Heisman Trophy 2012: Why Voters Made Right Decision with Johnny Manziel

Justin Welton@JustinWeltonAnalyst IIDecember 9, 2012

NEW YORK, NY - DECEMBER 08:  Quarterback Johnny Manziel of the Texas A&M University Aggies speaks after being named the 78th Heisman Memorial Trophy Award winner at a press conference at the Marriott Marquis on December 8, 2012 in New York City.  (Photo by Mike Stobe/Getty Images)
Mike Stobe/Getty Images

Finally college football got something right this year.

After having to endure another bowl season full of wasteful games and even more lackluster BCS bowl games, all we were hoping for was a logical choice for the winner of the 2012 Heisman Trophy.

We got our wish.

Johnny Manziel was named the 2012 Heisman Trophy winner on Saturday night while Manti Te'o finished in second, Collin Klein finished third and Marqise Lee topped out at fourth.

I could have lived with Manti Te'o winning the award because, to me, he was the best defensive player in the country this season. Collin Klein, on the other hand, didn't ever feel like the best player in the country in my eyes.

Manziel is the most logical option because he played like the best player in college football all season long.

So from that personal standpoint, college football got it right there. How about statistics?

Forty-three touchdowns combined, over 3,400 yards passing and over 1,100 yards rushing is what Manziel put together this year. He put up much better numbers than Klein, who only managed 2,490 yards passing and less than 1,000 yards rushing. Klein recorded a respectable 37 touchdowns but that doesn't match up well against Manziel's 43.
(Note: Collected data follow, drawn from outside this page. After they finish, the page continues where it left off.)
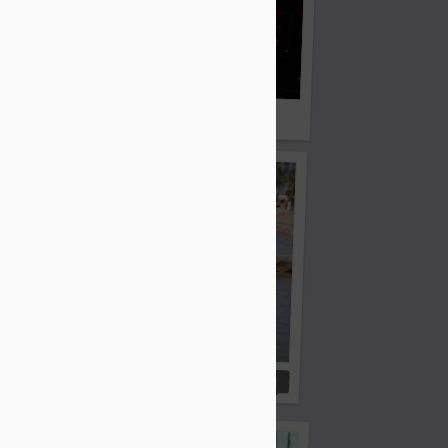
until this one is found
 marriage - help him...
Colin is calling
1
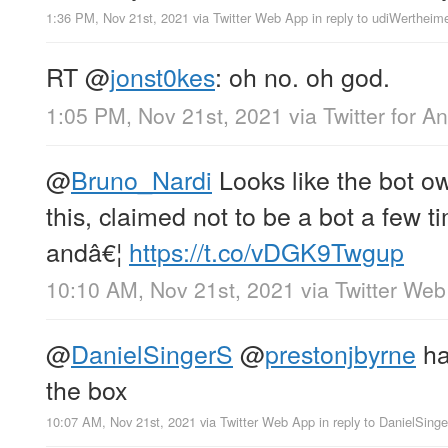
1:36 PM, Nov 21st, 2021
via
Twitter Web App
in reply to udiWertheim
RT
@
jonst0kes
: oh no. oh god.
1:05 PM, Nov 21st, 2021
via
Twitter for A
@
Bruno_Nardi
Looks like the bot o
this, claimed not to be a bot a few 
andâ€¦
https://t.co/vDGK9Twgup
10:10 AM, Nov 21st, 2021
via
Twitter We
@
DanielSingerS
@
prestonjbyrne
ha
the box
10:07 AM, Nov 21st, 2021
via
Twitter Web App
in reply to DanielSing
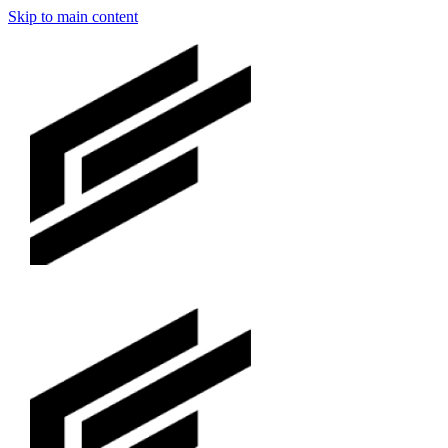
Skip to main content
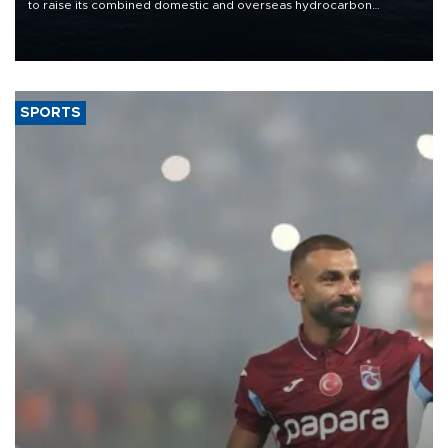
to raise its combined domestic and overseas hydrocarbon
production from around 330,000 barrels of oil equivalent a day to
nearly 600,000 by 2028, with a longer-term target of 1 million,
Energy and Natural Resources Minister Alparslan Bayraktar has
said.
SPORTS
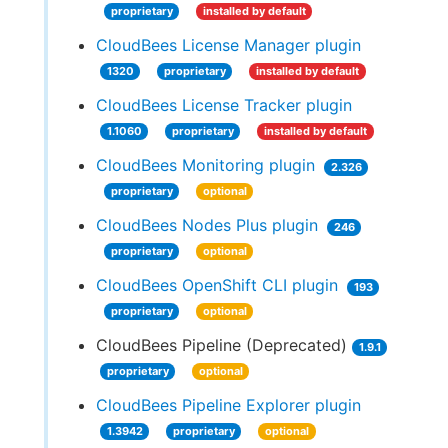
proprietary
installed by default
CloudBees License Manager plugin
1320
proprietary
installed by default
CloudBees License Tracker plugin
1.1060
proprietary
installed by default
CloudBees Monitoring plugin
2.326
proprietary
optional
CloudBees Nodes Plus plugin
246
proprietary
optional
CloudBees OpenShift CLI plugin
193
proprietary
optional
CloudBees Pipeline (Deprecated)
1.9.1
proprietary
optional
CloudBees Pipeline Explorer plugin
1.3942
proprietary
optional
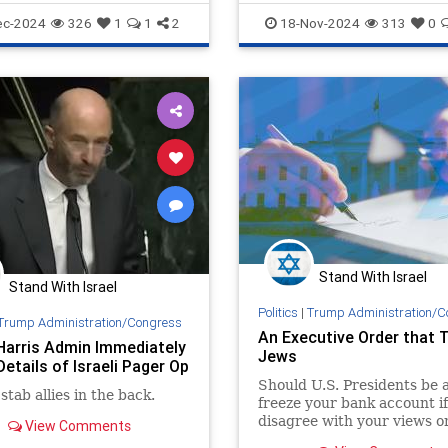
olitics
JudeaAndSamaria
ec-2024
326
1
1
2
18-Nov-2024
313
0
Stand With Israel
Stand With Israel
Politics
|
Trump Administration/C
Trump Administration/Congress
An Executive Order that 
Harris Admin Immediately
Jews
etails of Israeli Pager Op
Should U.S. Presidents be a
stab allies in the back.
freeze your bank account if
disagree with your views o
View Comments
foreign policy, or if anti-Isr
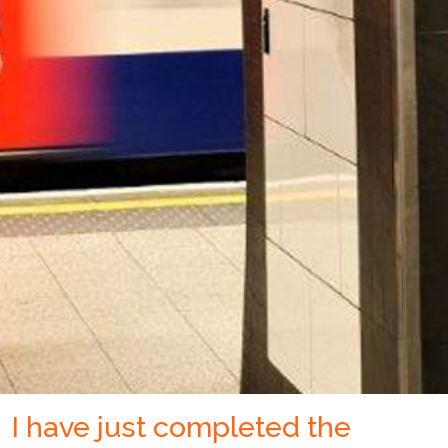
I have just completed the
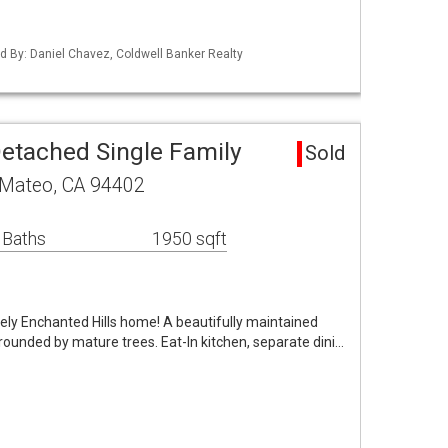
ted By: Daniel Chavez, Coldwell Banker Realty
etached Single Family
Sold
n Mateo, CA 94402
 Baths
1950 sqft
ovely Enchanted Hills home! A beautifully maintained
rrounded by mature trees. Eat-In kitchen, separate dini…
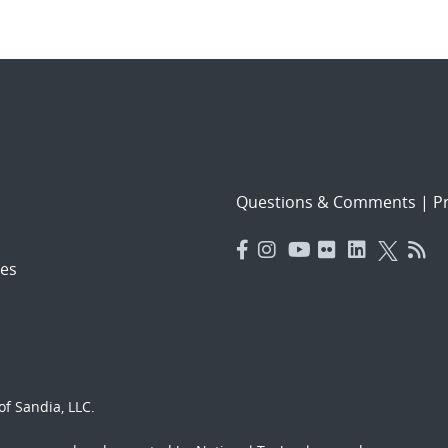
Questions & Comments
|
Pr
es
f Sandia, LLC.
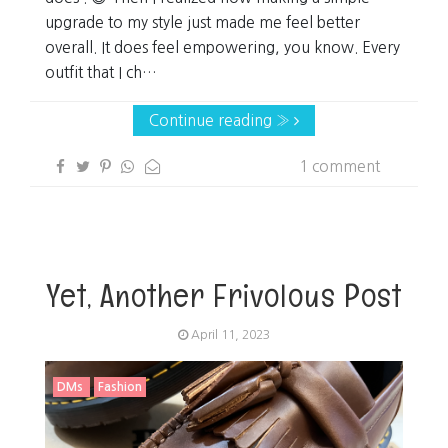
upgrade to my style just made me feel better
overall. It does feel empowering, you know. Every
outfit that I ch…
Continue reading »
1 comment
Yet, Another Frivolous Post
April 11, 2023
DMs
Fashion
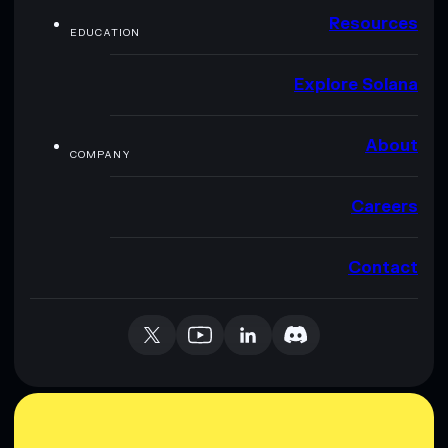
Resources
EDUCATION
Explore Solana
About
COMPANY
Careers
Contact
And Te'o is different because he is a defensive player. What we learned most from this Heisman decision is that no defensive player will probably win the award in the near future. This was the perfect year for it to happen with a freshman as his biggest competition, and it didn't work out.

So from a statistical standpoint, Manziel makes complete sense. Actually, he's the only choice you could even make.
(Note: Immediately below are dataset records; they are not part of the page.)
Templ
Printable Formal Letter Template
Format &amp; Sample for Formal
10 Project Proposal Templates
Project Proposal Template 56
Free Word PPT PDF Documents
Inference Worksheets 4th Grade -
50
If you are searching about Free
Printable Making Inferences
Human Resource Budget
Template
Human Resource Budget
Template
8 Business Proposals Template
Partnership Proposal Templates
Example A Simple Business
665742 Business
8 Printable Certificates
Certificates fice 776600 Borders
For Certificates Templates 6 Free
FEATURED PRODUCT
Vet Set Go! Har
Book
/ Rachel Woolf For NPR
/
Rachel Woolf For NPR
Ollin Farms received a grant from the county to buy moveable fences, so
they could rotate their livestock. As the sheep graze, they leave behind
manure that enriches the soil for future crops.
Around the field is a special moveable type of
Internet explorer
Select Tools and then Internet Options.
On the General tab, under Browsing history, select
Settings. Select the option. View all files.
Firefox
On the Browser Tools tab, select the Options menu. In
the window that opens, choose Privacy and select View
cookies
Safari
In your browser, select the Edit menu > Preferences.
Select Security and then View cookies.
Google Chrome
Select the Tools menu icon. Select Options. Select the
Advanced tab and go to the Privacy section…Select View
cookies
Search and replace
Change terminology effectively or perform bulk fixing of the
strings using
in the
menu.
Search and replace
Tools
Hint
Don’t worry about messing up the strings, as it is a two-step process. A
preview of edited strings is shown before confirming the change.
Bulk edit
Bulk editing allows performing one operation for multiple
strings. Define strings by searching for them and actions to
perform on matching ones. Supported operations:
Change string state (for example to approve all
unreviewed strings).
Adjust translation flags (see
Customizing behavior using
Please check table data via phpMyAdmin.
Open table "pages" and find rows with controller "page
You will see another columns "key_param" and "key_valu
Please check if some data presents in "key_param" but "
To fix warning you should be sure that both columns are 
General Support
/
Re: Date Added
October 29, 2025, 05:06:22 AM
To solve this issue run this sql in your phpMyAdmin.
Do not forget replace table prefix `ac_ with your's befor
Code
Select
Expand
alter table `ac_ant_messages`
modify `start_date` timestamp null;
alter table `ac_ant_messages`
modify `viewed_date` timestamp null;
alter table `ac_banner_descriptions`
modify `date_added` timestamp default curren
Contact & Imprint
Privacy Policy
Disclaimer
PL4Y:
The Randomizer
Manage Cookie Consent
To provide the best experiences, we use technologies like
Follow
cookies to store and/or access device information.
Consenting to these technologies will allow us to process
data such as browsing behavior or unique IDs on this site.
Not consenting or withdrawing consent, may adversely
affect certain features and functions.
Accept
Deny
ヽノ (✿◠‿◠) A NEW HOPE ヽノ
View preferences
What about moments? We have gone through and discussed why Manziel was considered the "best" this season and we have discussed his statistics, but what about moments to remember?

We remember moments like defeating Alabama in Tuscaloosa. We remember games like Louisiana Tech where he went for 576 yards and six touchdowns.

Do we remember Klein's moments? Do we remember Te'o's? Yes, but do they compare to Manziel's? Doing what he did against a once-ranked Louisiana Tech on the road and defeating No. 1 Alabama at Bryant-Denny Stadium tops them all.

Over the course of the season we remember more of what Johnny "Football" did compared to what the other candidates did. Apparently the voters thought the same way.

Finally college football got something right this season. Better late than never.